The winners in the AR race will be those developers who can create engaging experiences rather than novelty experiences with a very short shelf life.

The appeal of AR over VR is you don’t have to isolate yourself from reality with hardware like VR goggles. Since so many people spend so much time starring at their phones while ignoring their surroundings, AR might be a way to integrate social media interaction in novel ways. Imagine a group of friends at a concert who augment their experience with an app to include themselves and the band that goes beyond traditional videos. They could create an experience of sharing the same space when they’re connected remotely.

How about AR apps that monitor something in realtime and take action in response to certain movements?
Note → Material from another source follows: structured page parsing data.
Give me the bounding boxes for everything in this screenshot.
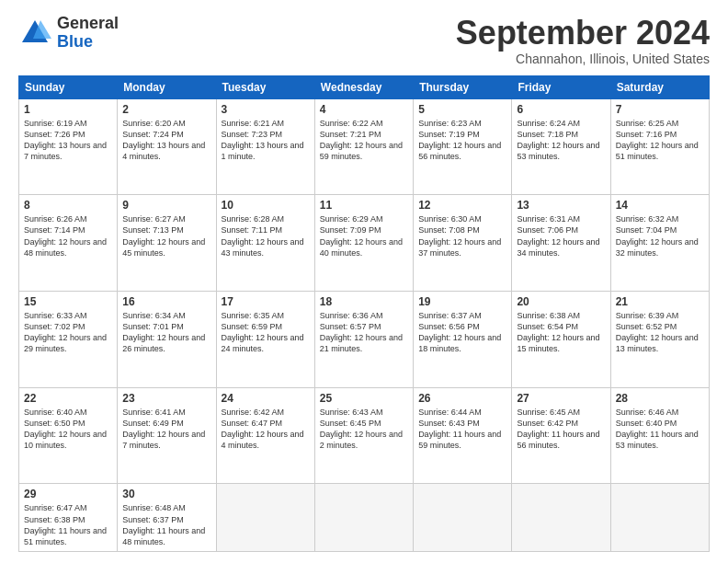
day-number: 19 — [418, 295, 506, 308]
day-number: 24 — [222, 392, 310, 405]
day-cell-25: 25 Sunrise: 6:43 AMSunset: 6:45 PMDaylig… — [314, 387, 413, 484]
table-row: 29 Sunrise: 6:47 AMSunset: 6:38 PMDaylig… — [19, 484, 710, 552]
day-info: Sunrise: 6:45 AMSunset: 6:42 PMDaylight:… — [517, 407, 605, 452]
day-cell-18: 18 Sunrise: 6:36 AMSunset: 6:57 PMDaylig… — [314, 292, 413, 388]
day-info: Sunrise: 6:32 AMSunset: 7:04 PMDaylight:… — [616, 213, 704, 259]
day-info: Sunrise: 6:24 AMSunset: 7:18 PMDaylight:… — [517, 118, 605, 163]
day-info: Sunrise: 6:31 AMSunset: 7:06 PMDaylight:… — [517, 213, 605, 259]
day-cell-19: 19 Sunrise: 6:37 AMSunset: 6:56 PMDaylig… — [414, 292, 512, 388]
day-cell-17: 17 Sunrise: 6:35 AMSunset: 6:59 PMDaylig… — [216, 292, 314, 388]
day-info: Sunrise: 6:25 AMSunset: 7:16 PMDaylight:… — [616, 118, 704, 163]
day-number: 29 — [24, 488, 112, 500]
day-cell-23: 23 Sunrise: 6:41 AMSunset: 6:49 PMDaylig… — [118, 387, 216, 484]
logo-general: General — [57, 14, 119, 32]
day-number: 6 — [517, 103, 605, 116]
day-number: 28 — [616, 392, 704, 405]
day-number: 4 — [320, 103, 408, 116]
logo-text: General Blue — [57, 15, 119, 52]
day-info: Sunrise: 6:39 AMSunset: 6:52 PMDaylight:… — [616, 310, 704, 355]
day-info: Sunrise: 6:42 AMSunset: 6:47 PMDaylight:… — [222, 407, 310, 452]
day-cell-24: 24 Sunrise: 6:42 AMSunset: 6:47 PMDaylig… — [216, 387, 314, 484]
day-info: Sunrise: 6:46 AMSunset: 6:40 PMDaylight:… — [616, 407, 704, 452]
day-cell-16: 16 Sunrise: 6:34 AMSunset: 7:01 PMDaylig… — [118, 292, 216, 388]
day-info: Sunrise: 6:47 AMSunset: 6:38 PMDaylight:… — [24, 502, 112, 547]
day-number: 8 — [24, 199, 112, 212]
day-number: 21 — [616, 295, 704, 308]
col-monday: Monday — [118, 75, 216, 98]
col-thursday: Thursday — [414, 75, 512, 98]
day-number: 16 — [122, 295, 210, 308]
day-number: 22 — [24, 392, 112, 405]
day-cell-15: 15 Sunrise: 6:33 AMSunset: 7:02 PMDaylig… — [19, 292, 118, 388]
day-info: Sunrise: 6:48 AMSunset: 6:37 PMDaylight:… — [122, 502, 210, 547]
day-cell-21: 21 Sunrise: 6:39 AMSunset: 6:52 PMDaylig… — [610, 292, 709, 388]
day-number: 27 — [517, 392, 605, 405]
day-number: 23 — [122, 392, 210, 405]
day-number: 30 — [122, 488, 210, 500]
day-info: Sunrise: 6:43 AMSunset: 6:45 PMDaylight:… — [320, 407, 408, 452]
day-info: Sunrise: 6:44 AMSunset: 6:43 PMDaylight:… — [418, 407, 506, 452]
empty-cell — [610, 484, 709, 552]
col-saturday: Saturday — [610, 75, 709, 98]
day-number: 25 — [320, 392, 408, 405]
logo: General Blue — [18, 15, 119, 52]
day-info: Sunrise: 6:29 AMSunset: 7:09 PMDaylight:… — [320, 213, 408, 259]
day-number: 5 — [418, 103, 506, 116]
header: General Blue September 2024 Channahon, I… — [18, 15, 710, 66]
day-cell-1: 1 Sunrise: 6:19 AMSunset: 7:26 PMDayligh… — [19, 98, 118, 195]
empty-cell — [414, 484, 512, 552]
day-info: Sunrise: 6:34 AMSunset: 7:01 PMDaylight:… — [122, 310, 210, 355]
day-cell-27: 27 Sunrise: 6:45 AMSunset: 6:42 PMDaylig… — [512, 387, 610, 484]
empty-cell — [216, 484, 314, 552]
day-cell-6: 6 Sunrise: 6:24 AMSunset: 7:18 PMDayligh… — [512, 98, 610, 195]
day-cell-3: 3 Sunrise: 6:21 AMSunset: 7:23 PMDayligh… — [216, 98, 314, 195]
day-info: Sunrise: 6:20 AMSunset: 7:24 PMDaylight:… — [122, 118, 210, 163]
day-cell-8: 8 Sunrise: 6:26 AMSunset: 7:14 PMDayligh… — [19, 195, 118, 292]
location: Channahon, Illinois, United States — [456, 52, 710, 66]
col-sunday: Sunday — [19, 75, 118, 98]
empty-cell — [512, 484, 610, 552]
day-number: 7 — [616, 103, 704, 116]
day-info: Sunrise: 6:40 AMSunset: 6:50 PMDaylight:… — [24, 407, 112, 452]
day-cell-5: 5 Sunrise: 6:23 AMSunset: 7:19 PMDayligh… — [414, 98, 512, 195]
day-cell-22: 22 Sunrise: 6:40 AMSunset: 6:50 PMDaylig… — [19, 387, 118, 484]
day-info: Sunrise: 6:33 AMSunset: 7:02 PMDaylight:… — [24, 310, 112, 355]
day-number: 26 — [418, 392, 506, 405]
day-cell-4: 4 Sunrise: 6:22 AMSunset: 7:21 PMDayligh… — [314, 98, 413, 195]
day-info: Sunrise: 6:26 AMSunset: 7:14 PMDaylight:… — [24, 213, 112, 259]
day-cell-10: 10 Sunrise: 6:28 AMSunset: 7:11 PMDaylig… — [216, 195, 314, 292]
table-row: 1 Sunrise: 6:19 AMSunset: 7:26 PMDayligh… — [19, 98, 710, 195]
day-info: Sunrise: 6:19 AMSunset: 7:26 PMDaylight:… — [24, 118, 112, 163]
logo-icon — [18, 17, 51, 50]
day-cell-29: 29 Sunrise: 6:47 AMSunset: 6:38 PMDaylig… — [19, 484, 118, 552]
table-row: 8 Sunrise: 6:26 AMSunset: 7:14 PMDayligh… — [19, 195, 710, 292]
day-cell-30: 30 Sunrise: 6:48 AMSunset: 6:37 PMDaylig… — [118, 484, 216, 552]
day-info: Sunrise: 6:21 AMSunset: 7:23 PMDaylight:… — [222, 118, 310, 163]
month-title: September 2024 — [456, 15, 710, 52]
day-number: 14 — [616, 199, 704, 212]
day-info: Sunrise: 6:27 AMSunset: 7:13 PMDaylight:… — [122, 213, 210, 259]
day-number: 12 — [418, 199, 506, 212]
day-number: 1 — [24, 103, 112, 116]
day-number: 2 — [122, 103, 210, 116]
logo-blue: Blue — [57, 32, 93, 51]
day-info: Sunrise: 6:35 AMSunset: 6:59 PMDaylight:… — [222, 310, 310, 355]
day-info: Sunrise: 6:38 AMSunset: 6:54 PMDaylight:… — [517, 310, 605, 355]
day-cell-9: 9 Sunrise: 6:27 AMSunset: 7:13 PMDayligh… — [118, 195, 216, 292]
day-number: 20 — [517, 295, 605, 308]
header-row: Sunday Monday Tuesday Wednesday Thursday… — [19, 75, 710, 98]
col-wednesday: Wednesday — [314, 75, 413, 98]
day-number: 17 — [222, 295, 310, 308]
day-info: Sunrise: 6:30 AMSunset: 7:08 PMDaylight:… — [418, 213, 506, 259]
day-number: 13 — [517, 199, 605, 212]
day-number: 9 — [122, 199, 210, 212]
day-cell-20: 20 Sunrise: 6:38 AMSunset: 6:54 PMDaylig… — [512, 292, 610, 388]
day-info: Sunrise: 6:28 AMSunset: 7:11 PMDaylight:… — [222, 213, 310, 259]
title-block: September 2024 Channahon, Illinois, Unit… — [456, 15, 710, 66]
calendar-table: Sunday Monday Tuesday Wednesday Thursday… — [18, 75, 710, 552]
day-number: 3 — [222, 103, 310, 116]
day-number: 10 — [222, 199, 310, 212]
day-number: 18 — [320, 295, 408, 308]
day-cell-26: 26 Sunrise: 6:44 AMSunset: 6:43 PMDaylig… — [414, 387, 512, 484]
empty-cell — [314, 484, 413, 552]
Yes, the power of the newest iOS devices and iOS 11 will open up a wide array of creative options for the imaginative who can draw upon design and empathy to engage people.
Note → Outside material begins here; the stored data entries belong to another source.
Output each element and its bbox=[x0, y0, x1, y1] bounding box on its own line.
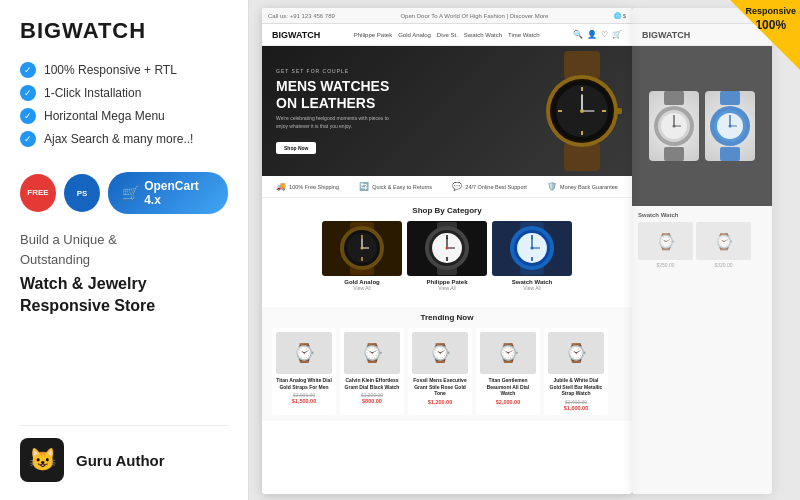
moneyback-text: Money Back Guarantee bbox=[560, 184, 618, 190]
ps-badge: PS bbox=[64, 174, 100, 212]
site-hero: GET SET FOR COUPLE MENS WATCHESON LEATHE… bbox=[262, 46, 632, 176]
side-product-list: Swatch Watch ⌚ $250.00 ⌚ $320.00 bbox=[632, 206, 772, 274]
author-avatar: 😺 bbox=[20, 438, 64, 482]
category-grid: Gold Analog View All bbox=[272, 221, 622, 291]
check-icon-4: ✓ bbox=[20, 131, 36, 147]
shipping-text: 100% Free Shipping bbox=[289, 184, 339, 190]
hero-sub: GET SET FOR COUPLE bbox=[276, 68, 396, 74]
svg-point-51 bbox=[673, 125, 676, 128]
svg-point-43 bbox=[531, 247, 534, 250]
nav-link-1[interactable]: Philippe Patek bbox=[354, 32, 392, 38]
wishlist-icon[interactable]: ♡ bbox=[601, 30, 608, 39]
feature-item-2: ✓ 1-Click Installation bbox=[20, 85, 228, 101]
author-name: Guru Author bbox=[76, 452, 165, 469]
side-product-img-1: ⌚ bbox=[638, 222, 693, 260]
categories-title: Shop By Category bbox=[272, 206, 622, 215]
side-logo: BIGWATCH bbox=[642, 30, 690, 40]
panel-divider bbox=[248, 0, 249, 500]
svg-rect-53 bbox=[720, 147, 740, 161]
category-philippe[interactable]: Philippe Patek View All bbox=[407, 221, 487, 291]
support-text: 24/7 Online Best Support bbox=[465, 184, 526, 190]
topbar-phone: Call us: +91 123 456 789 bbox=[268, 13, 335, 19]
product-card-2[interactable]: ⌚ Calvin Klein Effortless Grant Dial Bla… bbox=[340, 328, 404, 415]
nav-link-2[interactable]: Gold Analog bbox=[398, 32, 431, 38]
svg-point-23 bbox=[361, 247, 364, 250]
category-swatch[interactable]: Swatch Watch View All bbox=[492, 221, 572, 291]
nav-link-4[interactable]: Swatch Watch bbox=[464, 32, 502, 38]
nav-link-3[interactable]: Dive St. bbox=[437, 32, 458, 38]
side-product-img-2: ⌚ bbox=[696, 222, 751, 260]
category-gold-analog[interactable]: Gold Analog View All bbox=[322, 221, 402, 291]
author-section: 😺 Guru Author bbox=[20, 425, 228, 482]
feature-label-2: 1-Click Installation bbox=[44, 86, 141, 100]
product-card-5[interactable]: ⌚ Jubile & White Dial Gold Stell Bar Met… bbox=[544, 328, 608, 415]
nav-link-5[interactable]: Time Watch bbox=[508, 32, 540, 38]
returns-icon: 🔄 bbox=[359, 182, 369, 191]
side-product-price-1: $250.00 bbox=[638, 262, 693, 268]
product-img-2: ⌚ bbox=[344, 332, 400, 374]
svg-rect-44 bbox=[664, 91, 684, 105]
product-img-1: ⌚ bbox=[276, 332, 332, 374]
svg-rect-52 bbox=[720, 91, 740, 105]
highlight-text: Watch & Jewelry Responsive Store bbox=[20, 273, 228, 318]
svg-point-59 bbox=[729, 125, 732, 128]
left-panel: BIGWATCH ✓ 100% Responsive + RTL ✓ 1-Cli… bbox=[0, 0, 248, 500]
site-topbar: Call us: +91 123 456 789 Open Door To A … bbox=[262, 8, 632, 24]
side-product-1: ⌚ $250.00 bbox=[638, 222, 693, 268]
user-icon[interactable]: 👤 bbox=[587, 30, 597, 39]
product-card-3[interactable]: ⌚ Fossil Mens Executive Grant Stile Rose… bbox=[408, 328, 472, 415]
trending-section: Trending Now ⌚ Titan Analog White Dial G… bbox=[262, 307, 632, 421]
svg-point-12 bbox=[580, 109, 584, 113]
product-price-4: $2,000.00 bbox=[480, 399, 536, 405]
product-img-5: ⌚ bbox=[548, 332, 604, 374]
shipping-icon: 🚚 bbox=[276, 182, 286, 191]
responsive-label: Responsive bbox=[745, 6, 796, 16]
feature-label-1: 100% Responsive + RTL bbox=[44, 63, 177, 77]
side-product-heading: Swatch Watch bbox=[638, 212, 766, 218]
side-product-2: ⌚ $320.00 bbox=[696, 222, 751, 268]
cat-img-gold bbox=[322, 221, 402, 276]
product-card-1[interactable]: ⌚ Titan Analog White Dial Gold Straps Fo… bbox=[272, 328, 336, 415]
preview-wrapper: Call us: +91 123 456 789 Open Door To A … bbox=[248, 0, 800, 500]
responsive-percent: 100% bbox=[755, 18, 786, 32]
site-nav-links: Philippe Patek Gold Analog Dive St. Swat… bbox=[354, 32, 540, 38]
product-img-4: ⌚ bbox=[480, 332, 536, 374]
site-nav-icons: 🔍 👤 ♡ 🛒 bbox=[573, 30, 622, 39]
returns-text: Quick & Easy to Returns bbox=[372, 184, 432, 190]
hero-shop-btn[interactable]: Shop Now bbox=[276, 142, 316, 154]
cart-icon[interactable]: 🛒 bbox=[612, 30, 622, 39]
cat-count-philippe: View All bbox=[407, 285, 487, 291]
moneyback-icon: 🛡️ bbox=[547, 182, 557, 191]
hero-desc: We're celebrating feelgood moments with … bbox=[276, 115, 396, 130]
feature-label-4: Ajax Search & many more..! bbox=[44, 132, 193, 146]
product-price-1: $1,500.00 bbox=[276, 398, 332, 404]
opencart-badge[interactable]: 🛒 OpenCart 4.x bbox=[108, 172, 228, 214]
site-logo: BIGWATCH bbox=[272, 30, 320, 40]
watch-jewelry-text: Watch & Jewelry Responsive Store bbox=[20, 275, 155, 314]
product-price-2: $800.00 bbox=[344, 398, 400, 404]
feature-returns: 🔄 Quick & Easy to Returns bbox=[359, 182, 432, 191]
opencart-label: OpenCart 4.x bbox=[144, 179, 214, 207]
right-panel: Responsive 100% Call us: +91 123 456 789… bbox=[248, 0, 800, 500]
cart-icon: 🛒 bbox=[122, 185, 139, 201]
badge-red-label: FREE bbox=[27, 188, 48, 198]
categories-section: Shop By Category bbox=[262, 198, 632, 307]
side-product-grid: ⌚ $250.00 ⌚ $320.00 bbox=[638, 222, 766, 268]
feature-label-3: Horizontal Mega Menu bbox=[44, 109, 165, 123]
topbar-lang: 🌐 $ bbox=[614, 12, 626, 19]
product-price-5: $1,600.00 bbox=[548, 405, 604, 411]
product-img-3: ⌚ bbox=[412, 332, 468, 374]
product-card-4[interactable]: ⌚ Titan Gentlemen Beaumont All Dial Watc… bbox=[476, 328, 540, 415]
badge-blue-label: PS bbox=[77, 189, 88, 198]
product-name-2: Calvin Klein Effortless Grant Dial Black… bbox=[344, 377, 400, 390]
check-icon-3: ✓ bbox=[20, 108, 36, 124]
cat-img-swatch bbox=[492, 221, 572, 276]
side-product-price-2: $320.00 bbox=[696, 262, 751, 268]
products-grid: ⌚ Titan Analog White Dial Gold Straps Fo… bbox=[272, 328, 622, 415]
search-icon[interactable]: 🔍 bbox=[573, 30, 583, 39]
hero-title: MENS WATCHESON LEATHERS bbox=[276, 78, 396, 112]
feature-item-4: ✓ Ajax Search & many more..! bbox=[20, 131, 228, 147]
badges-row: FREE PS 🛒 OpenCart 4.x bbox=[20, 172, 228, 214]
side-watch-display bbox=[632, 46, 772, 206]
site-navbar: BIGWATCH Philippe Patek Gold Analog Dive… bbox=[262, 24, 632, 46]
How about remotely controlled hardware which responds to AR controls, rather than being limited to anamorphic 3D models on a 2D screen, you could translate realtime movements to control a robot by moving your body and see the effect it has on the screen along with readouts from sensors. Similarly you could have a drone with a camera which you control by your movements in the space where you are in realtime.

Combinations of AR and VR might be interesting to create immersive environments where networked participants move around in their space as characters in a stage play environment overlaid as a skin on their in real life environment.